-- Opening Marker --
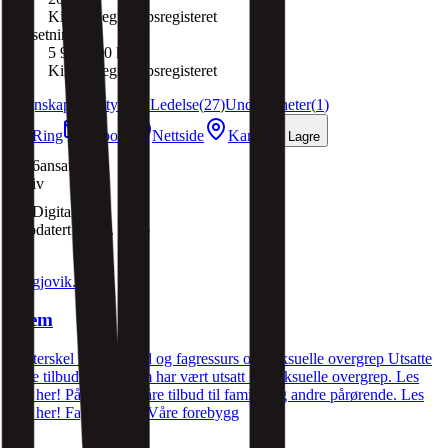
Kilde:
Regnskapsregisteret
Omsetning
5 930 000 kr
Kilde:
Regnskapsregisteret
Regnskap
(
19
)
Styre & Ledelse
(
27
)
Underenheter
(
1
)
Ring
E-post
Nettside
Kart
Lagre
6
ansatte
Aktiv
Digitalt
Oppdatert
1. jan. 2026
nokgjovik.no
Hjem
Lavterskel hjelpetilbud og fagressurs om seksuelle overgrep Utsatte
Våre tilbud til deg som har vært utsatt for seksuelle overgrep. Les
mer her! Pårørende Våre tilbud til familie og andre pårørende. Les
mer her! Fagpersoner Våre forebygg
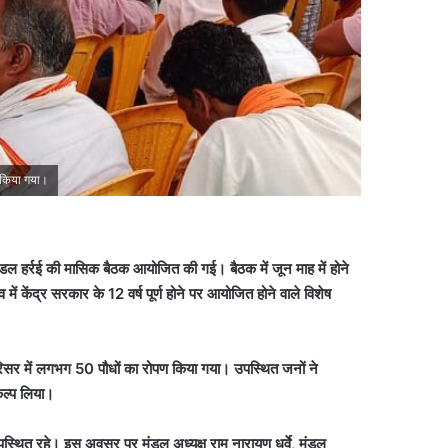
ण किया गया।
ल हर्रई की मासिक बैठक आयोजित की गई। बैठक में जून माह में होने
ें केंद्र सरकार के 12 वर्ष पूर्ण होने पर आयोजित होने वाले विशेष
 परिसर में लगभग 50 पौधों का रोपण किया गया। उपस्थित जनों ने
कल्प लिया।
्थित रहे। इस अवसर पर मंडल अध्यक्ष राम नारायण धुर्वे, मंडल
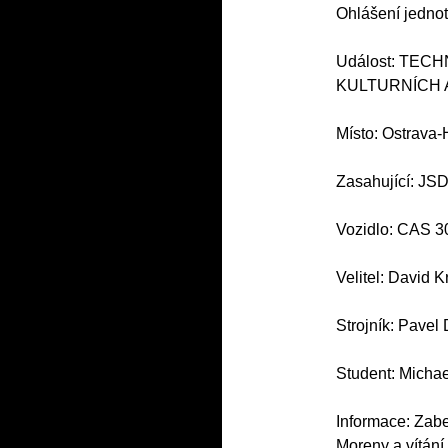
Ohlášení jednot
Událost: TEC
KULTURNÍCH 
Místo: Ostrava
Zasahující: JS
Vozidlo: CAS 3
Velitel: David K
Strojník: Pavel
Student: Micha
Informace: Zab
Moreny a vítání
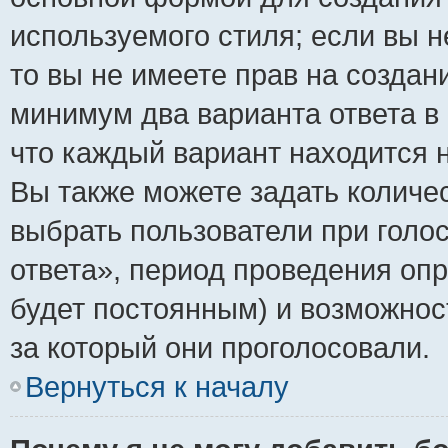
используемого стиля; если вы н
то вы не имеете прав на создан
минимум два варианта ответа в
что каждый вариант находится н
Вы также можете задать количес
выбрать пользователи при голо
ответа», период проведения опро
будет постоянным) и возможнос
за который они проголосовали.
Вернуться к началу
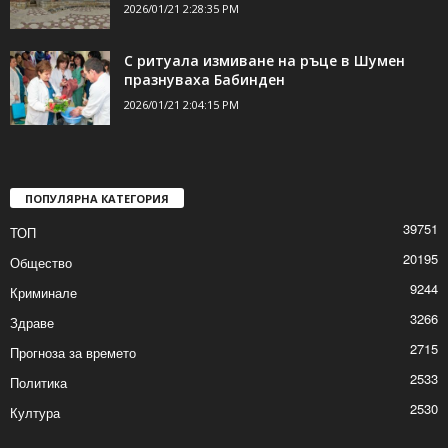
2026/01/21 2:28:35 PM
С ритуала измиване на ръце в Шумен
празнуваха Бабинден
2026/01/21 2:04:15 PM
ПОПУЛЯРНА КАТЕГОРИЯ
39751
ТОП
20195
Общество
9244
Криминале
3266
Здраве
2715
Прогноза за времето
2533
Политика
2530
Култура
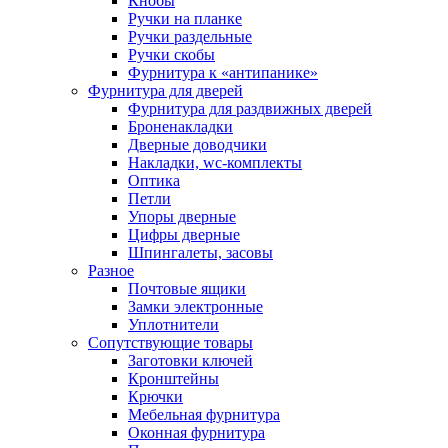
Кнобы
Ручки на планке
Ручки раздельные
Ручки скобы
Фурнитура к «антипанике»
Фурнитура для дверей
Фурнитура для раздвижных дверей
Броненакладки
Дверные доводчики
Накладки, wc-комплекты
Оптика
Петли
Упоры дверные
Цифры дверные
Шпингалеты, засовы
Разное
Почтовые ящики
Замки электронные
Уплотнители
Сопутствующие товары
Заготовки ключей
Кронштейны
Крючки
Мебельная фурнитура
Оконная фурнитура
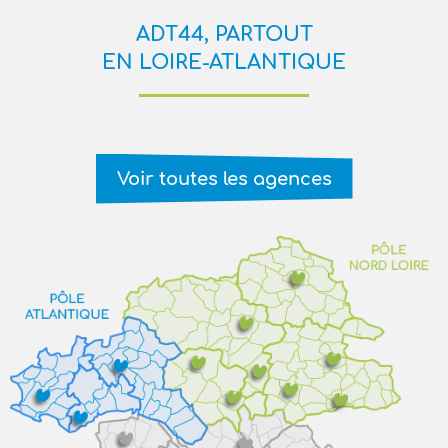
ADT44, PARTOUT
EN LOIRE-ATLANTIQUE
Voir toutes les agences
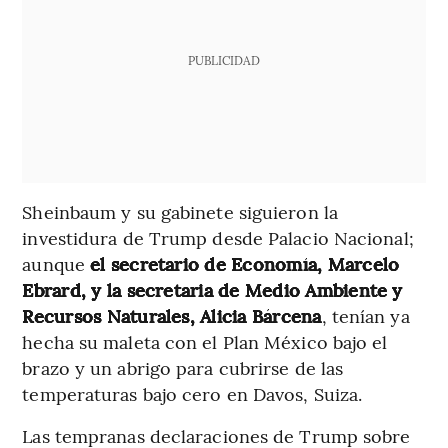
PUBLICIDAD
Sheinbaum y su gabinete siguieron la
investidura de Trump desde Palacio Nacional;
aunque
el secretario de Economía, Marcelo
Ebrard, y la secretaria de Medio Ambiente y
Recursos Naturales, Alicia Bárcena
, tenían ya
hecha su maleta con el Plan México bajo el
brazo y un abrigo para cubrirse de las
temperaturas bajo cero en Davos, Suiza.
Las tempranas declaraciones de Trump sobre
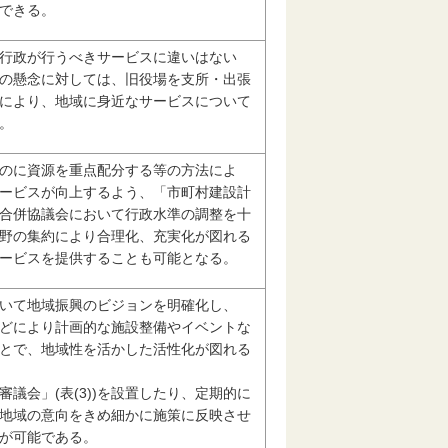
できる。
行政が行うべきサービスに違いはない
の懸念に対しては、旧役場を支所・出張
により、地域に身近なサービスについて
。
のに資源を重点配分する等の方法によ
ービスが向上するよう、「市町村建設計
合併協議会において行政水準の調整を十
野の集約により合理化、充実化が図れる
ービスを提供することも可能となる。
いて地域振興のビジョンを明確化し、
どにより計画的な施設整備やイベントな
とで、地域性を活かした活性化が図れる
議会」(表(3))を設置したり、定期的に
地域の意向をきめ細かに施策に反映させ
が可能である。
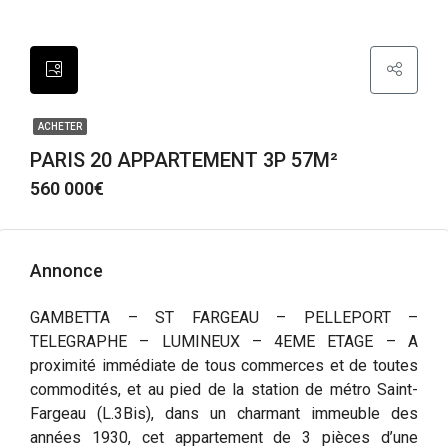
ACHETER
PARIS 20 APPARTEMENT 3P 57M²
560 000€
Annonce
GAMBETTA – ST FARGEAU – PELLEPORT –
TELEGRAPHE – LUMINEUX – 4EME ETAGE – A
proximité immédiate de tous commerces et de toutes
commodités, et au pied de la station de métro Saint-
Fargeau (L.3Bis), dans un charmant immeuble des
années 1930, cet appartement de 3 pièces d’une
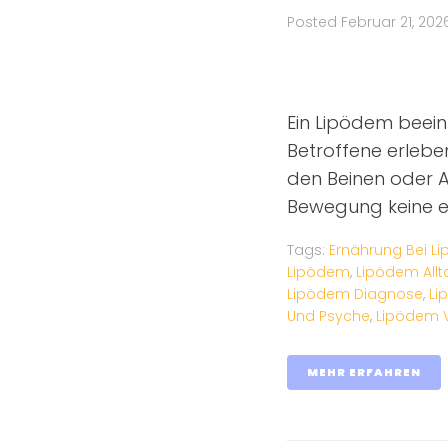
Posted
Februar 21, 202
Ein Lipödem beeinf
Betroffene erleb
den Beinen oder A
Bewegung keine e
Tags:
Ernährung Bei L
Lipödem
,
Lipödem Allt
Lipödem Diagnose
,
Li
Und Psyche
,
Lipödem 
MEHR ERFAHREN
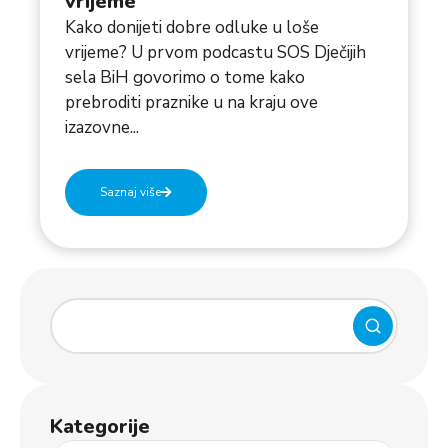
vrijeme
Kako donijeti dobre odluke u loše
vrijeme? U prvom podcastu SOS Dječijih
sela BiH govorimo o tome kako
prebroditi praznike u na kraju ove
izazovne...
Saznaj više
Kategorije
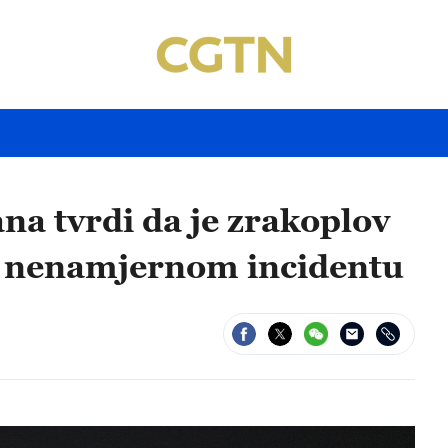
na tvrdi da je zrakoplov
u nenamjernom incidentu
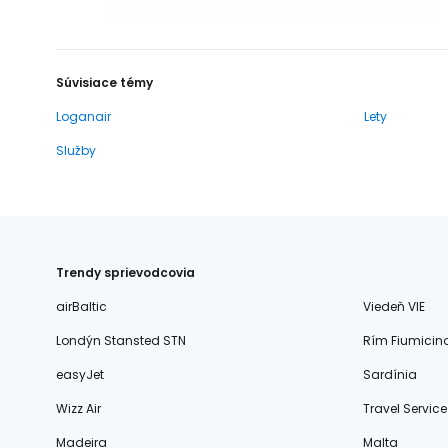
Súvisiace témy
Loganair
Lety
Služby
Trendy sprievodcovia
airBaltic
Viedeň VIE
Londýn Stansted STN
Rím Fiumicin
easyJet
Sardínia
Wizz Air
Travel Service
Madeira
Malta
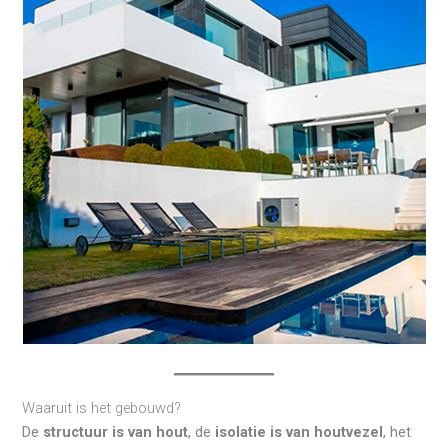
Waaruit is het gebouwd?
De
structuur is van hout
, de
isolatie is van houtvezel
, het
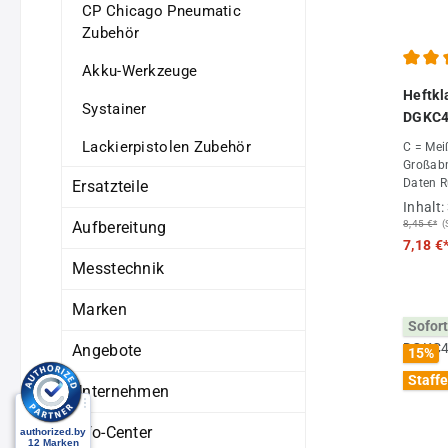
CP Chicago Pneumatic
Zubehör
Akku-Werkzeuge
Durchs
Heftk
Systainer
DGKC4
Lackierpistolen Zubehör
C = Meiß
Großabnah
Daten Rückenbreite 12,8 mm Drahtstärke
Ersatzteile
0,9x0,7 mm Lä
Inhalt:
Verpack
Aufbereitung
8,45 €*
(
Großab
7,18 €
Messtechnik
Marken
Sofort
Angebote
15
%
Staffe
Unternehmen
Info-Center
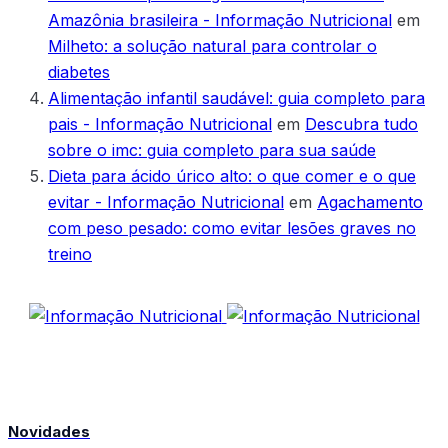
Amazônia brasileira - Informação Nutricional
em
Milheto: a solução natural para controlar o
diabetes
Alimentação infantil saudável: guia completo para
pais - Informação Nutricional
em
Descubra tudo
sobre o imc: guia completo para sua saúde
Dieta para ácido úrico alto: o que comer e o que
evitar - Informação Nutricional
em
Agachamento
com peso pesado: como evitar lesões graves no
treino
Novidades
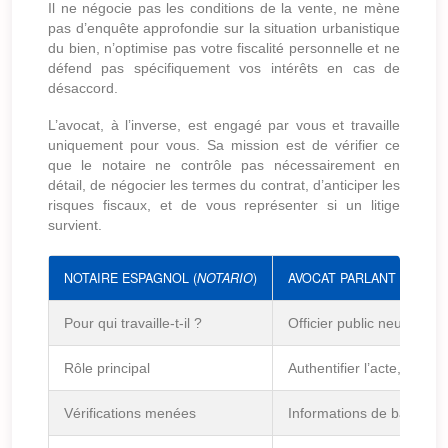
Il ne négocie pas les conditions de la vente, ne mène
pas d’enquête approfondie sur la situation urbanistique
du bien, n’optimise pas votre fiscalité personnelle et ne
défend pas spécifiquement vos intérêts en cas de
désaccord.
L’avocat, à l’inverse, est engagé par vous et travaille
uniquement pour vous. Sa mission est de vérifier ce
que le notaire ne contrôle pas nécessairement en
détail, de négocier les termes du contrat, d’anticiper les
risques fiscaux, et de vous représenter si un litige
survient.
NOTAIRE ESPAGNOL (
NOTARIO
)
AVOCAT PARLANT FRANÇA
Pour qui travaille-t-il ?
Officier public neutre, ni
Rôle principal
Authentifier l’acte, vérifie
Vérifications menées
Informations de base du R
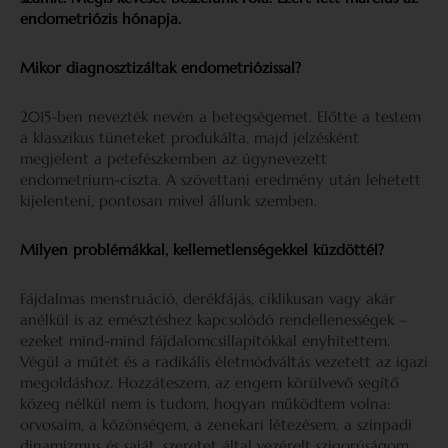
endometriózis hónapja.
Mikor diagnosztizáltak endometriózissal?
2015-ben nevezték nevén a betegségemet. Előtte a testem
a klasszikus tüneteket produkálta, majd jelzésként
megjelent a petefészkemben az úgynevezett
endometrium-ciszta. A szövettani eredmény után lehetett
kijelenteni, pontosan mivel állunk szemben.
Milyen problémákkal, kellemetlenségekkel küzdöttél?
Fájdalmas menstruáció, derékfájás, ciklikusan vagy akár
anélkül is az emésztéshez kapcsolódó rendellenességek –
ezeket mind-mind fájdalomcsillapítókkal enyhítettem.
Végül a műtét és a radikális életmódváltás vezetett az igazi
megoldáshoz. Hozzáteszem, az engem körülvevő segítő
közeg nélkül nem is tudom, hogyan működtem volna:
orvosaim, a közönségem, a zenekari létezésem, a színpadi
dinamizmus és saját, szeretet által vezérelt szigorúságom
-- Closing Marker --
Return the full listing above exactly as written, and omit the pictures.

Kilde:
Regnskapsregisteret
Omsetning
5 930 000 kr
Kilde:
Regnskapsregisteret
Regnskap
(
19
)
Styre & Ledelse
(
27
)
Underenheter
(
1
)
Ring
E-post
Nettside
Kart
Lagre
6
ansatte
Aktiv
Digitalt
Oppdatert
1. jan. 2026
nokgjovik.no
Hjem
Lavterskel hjelpetilbud og fagressurs om seksuelle overgrep Utsatte
Våre tilbud til deg som har vært utsatt for seksuelle overgrep. Les
mer her! Pårørende Våre tilbud til familie og andre pårørende. Les
mer her! Fagpersoner Våre forebygg
ण किया गया।
ल हर्रई की मासिक बैठक आयोजित की गई। बैठक में जून माह में होने
ें केंद्र सरकार के 12 वर्ष पूर्ण होने पर आयोजित होने वाले विशेष
 परिसर में लगभग 50 पौधों का रोपण किया गया। उपस्थित जनों ने
कल्प लिया।
्थित रहे। इस अवसर पर मंडल अध्यक्ष राम नारायण धुर्वे, मंडल
Ohlášení jednot
Událost: TEC
KULTURNÍCH 
Místo: Ostrava
Zasahující: JS
Vozidlo: CAS 3
Velitel: David K
Strojník: Pavel
Student: Micha
Informace: Zab
Moreny a vítání
используемого стиля; если вы н
то вы не имеете прав на создан
минимум два варианта ответа в
что каждый вариант находится н
Вы также можете задать количес
выбрать пользователи при голо
ответа», период проведения опро
будет постоянным) и возможнос
за который они проголосовали.
Вернуться к началу
2026/01/21 2:28:35 PM
С ритуала измиване на ръце в Шумен
празнуваха Бабинден
2026/01/21 2:04:15 PM
ПОПУЛЯРНА КАТЕГОРИЯ
39751
ТОП
20195
Общество
9244
Криминале
3266
Здраве
2715
Прогноза за времето
2533
Политика
2530
Култура
Кнобы
Ручки на планке
Ручки раздельные
Ручки скобы
Фурнитура к «антипанике»
Фурнитура для дверей
Фурнитура для раздвижных дверей
Броненакладки
Дверные доводчики
Накладки, wc-комплекты
Оптика
Петли
Упоры дверные
Цифры дверные
Шпингалеты, засовы
Разное
Почтовые ящики
Замки электронные
Уплотнители
Сопутствующие товары
Заготовки ключей
Кронштейны
Крючки
Мебельная фурнитура
Оконная фурнитура
ADT44, PARTOUT
EN LOIRE-ATLANTIQUE
Voir toutes les agences
PUBLICIDAD
Sheinbaum y su gabinete siguieron la
investidura de Trump desde Palacio Nacional;
aunque
el secretario de Economía, Marcelo
Ebrard, y la secretaria de Medio Ambiente y
Recursos Naturales, Alicia Bárcena
, tenían ya
hecha su maleta con el Plan México bajo el
brazo y un abrigo para cubrirse de las
temperaturas bajo cero en Davos, Suiza.
Las tempranas declaraciones de Trump sobre
できる。
行政が行うべきサービスに違いはない
の懸念に対しては、旧役場を支所・出張
により、地域に身近なサービスについて
。
のに資源を重点配分する等の方法によ
ービスが向上するよう、「市町村建設計
合併協議会において行政水準の調整を十
野の集約により合理化、充実化が図れる
ービスを提供することも可能となる。
いて地域振興のビジョンを明確化し、
どにより計画的な施設整備やイベントな
とで、地域性を活かした活性化が図れる
議会」(表(3))を設置したり、定期的に
地域の意向をきめ細かに施策に反映させ
が可能である。
ACHETER
PARIS 20 APPARTEMENT 3P 57M²
560 000€
Annonce
GAMBETTA – ST FARGEAU – PELLEPORT –
TELEGRAPHE – LUMINEUX – 4EME ETAGE – A
proximité immédiate de tous commerces et de toutes
commodités, et au pied de la station de métro Saint-
Fargeau (L.3Bis), dans un charmant immeuble des
années 1930, cet appartement de 3 pièces d’une
Posted
Februar 21, 202
Ein Lipödem beeinf
Betroffene erleb
den Beinen oder A
Bewegung keine e
Tags:
Ernährung Bei L
Lipödem
,
Lipödem Allt
Lipödem Diagnose
,
Li
Und Psyche
,
Lipödem 
MEHR ERFAHREN
vrijeme
Kako donijeti dobre odluke u loše
vrijeme? U prvom podcastu SOS Dječijih
sela BiH govorimo o tome kako
prebroditi praznike u na kraju ove
izazovne...
Saznaj više
Kategorije
na tvrdi da je zrakoplov
u nenamjernom incidentu
Súvisiace témy
Loganair
Lety
Služby
Trendy sprievodcovia
airBaltic
Viedeň VIE
Londýn Stansted STN
Rím Fiumicin
easyJet
Sardínia
Wizz Air
Travel Service
Madeira
Malta
Waaruit is het gebouwd?
De
structuur is van hout
, de
isolatie is van houtvezel
, het
CP Chicago Pneumatic
Zubehör
Akku-Werkzeuge
Durchs
Heftk
Systainer
DGKC4
Lackierpistolen Zubehör
C = Meiß
Großabnah
Daten Rückenbreite 12,8 mm Drahtstärke
Ersatzteile
0,9x0,7 mm Lä
Inhalt:
Verpack
Aufbereitung
8,45 €*
(
Großab
7,18 €
Messtechnik
Marken
Sofort
Angebote
15
%
Staffe
Unternehmen
Info-Center
Amazônia brasileira - Informação Nutricional
em
Milheto: a solução natural para controlar o
diabetes
Alimentação infantil saudável: guia completo para
pais - Informação Nutricional
em
Descubra tudo
sobre o imc: guia completo para sua saúde
Dieta para ácido úrico alto: o que comer e o que
evitar - Informação Nutricional
em
Agachamento
com peso pesado: como evitar lesões graves no
treino
Novidades
Il ne négocie pas les conditions de la vente, ne mène
pas d’enquête approfondie sur la situation urbanistique
du bien, n’optimise pas votre fiscalité personnelle et ne
défend pas spécifiquement vos intérêts en cas de
désaccord.
L’avocat, à l’inverse, est engagé par vous et travaille
uniquement pour vous. Sa mission est de vérifier ce
que le notaire ne contrôle pas nécessairement en
détail, de négocier les termes du contrat, d’anticiper les
risques fiscaux, et de vous représenter si un litige
survient.
NOTAIRE ESPAGNOL (
NOTARIO
)
AVOCAT PARLANT FRANÇA
Pour qui travaille-t-il ?
Officier public neutre, ni
Rôle principal
Authentifier l’acte, vérifie
Vérifications menées
Informations de base du R
endometriózis hónapja.
Mikor diagnosztizáltak endometriózissal?
2015-ben nevezték nevén a betegségemet. Előtte a testem
a klasszikus tüneteket produkálta, majd jelzésként
megjelent a petefészkemben az úgynevezett
endometrium-ciszta. A szövettani eredmény után lehetett
kijelenteni, pontosan mivel állunk szemben.
Milyen problémákkal, kellemetlenségekkel küzdöttél?
Fájdalmas menstruáció, derékfájás, ciklikusan vagy akár
anélkül is az emésztéshez kapcsolódó rendellenességek –
ezeket mind-mind fájdalomcsillapítókkal enyhítettem.
Végül a műtét és a radikális életmódváltás vezetett az igazi
megoldáshoz. Hozzáteszem, az engem körülvevő segítő
közeg nélkül nem is tudom, hogyan működtem volna:
orvosaim, a közönségem, a zenekari létezésem, a színpadi
dinamizmus és saját, szeretet által vezérelt szigorúságom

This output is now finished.